Assigned task =>
Lines from the one containing "GBE Newsletters" through the last line of the data below are to be returned exactly; leave out the rest.

Dataset records =>
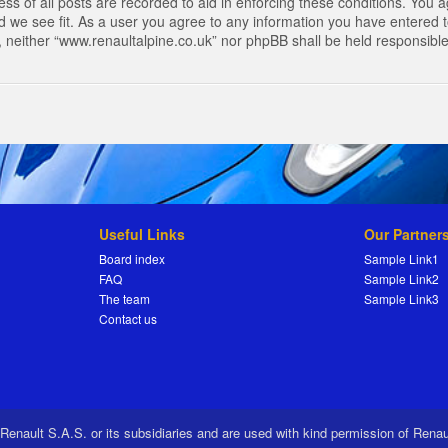
s of all posts are recorded to aid in enforcing these conditions. You a
 we see fit. As a user you agree to any information you have entered to
t, neither “www.renaultalpine.co.uk” nor phpBB shall be held responsibl
Useful Links
Our Partner
Board index
Sample Link1
FAQ
Sample Link2
The team
Sample Link3
Contact us
 Renault S.A.S. or its subsidiaries and are used with kind permission of Rena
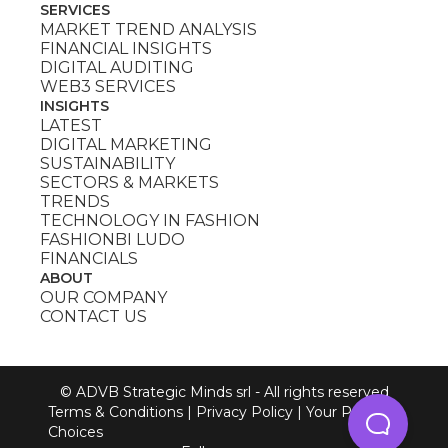
SERVICES
MARKET TREND ANALYSIS
FINANCIAL INSIGHTS
DIGITAL AUDITING
WEB3 SERVICES
INSIGHTS
LATEST
DIGITAL MARKETING
SUSTAINABILITY
SECTORS & MARKETS
TRENDS
TECHNOLOGY IN FASHION
FASHIONBI LUDO
FINANCIALS
ABOUT
OUR COMPANY
CONTACT US
© ADVB Strategic Minds srl - All rights reserved
Terms & Conditions
|
Privacy Policy
|
Your Privacy
Choices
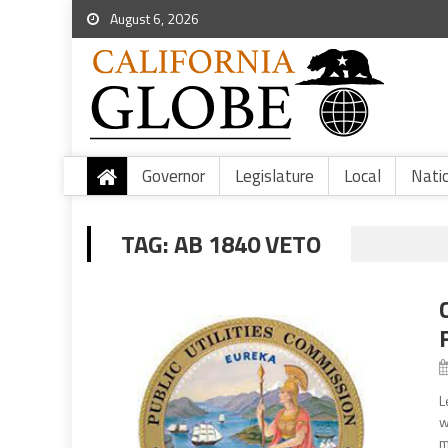
August 6, 2026
Governor
Legislature
Local
Nati
TAG:
AB 1840 VETO
L
w
m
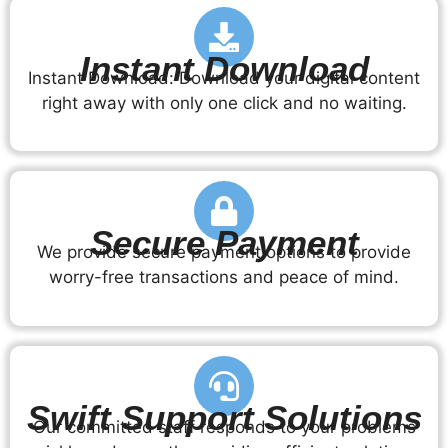
Instant Download
Instant Download: Download your digital content
right away with only one click and no waiting.
Secure Payment
We provide secure payment options to provide
worry-free transactions and peace of mind.
Swift Support Solutions
Our committed staff responds to your problems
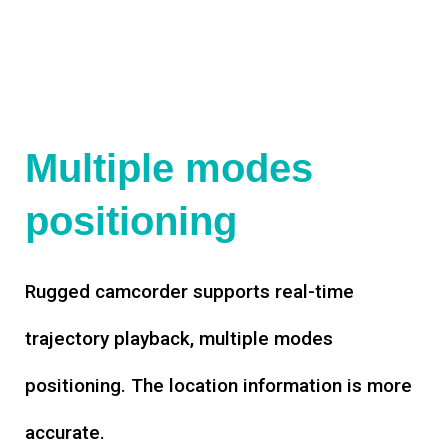
Multiple modes
positioning
Rugged camcorder supports real-time
trajectory playback, multiple modes
positioning. The location information is more
accurate.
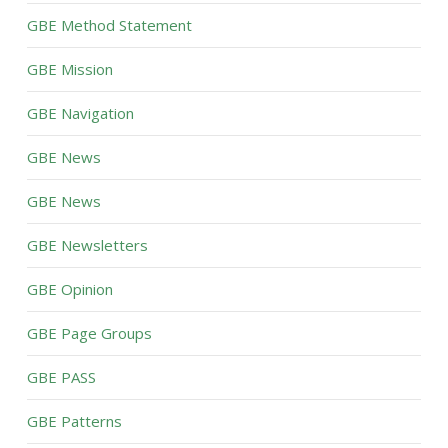
GBE Method Statement
GBE Mission
GBE Navigation
GBE News
GBE News
GBE Newsletters
GBE Opinion
GBE Page Groups
GBE PASS
GBE Patterns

Task output =>
GBE Newsletters
GBE Opinion
GBE Page Groups
GBE PASS
GBE Patterns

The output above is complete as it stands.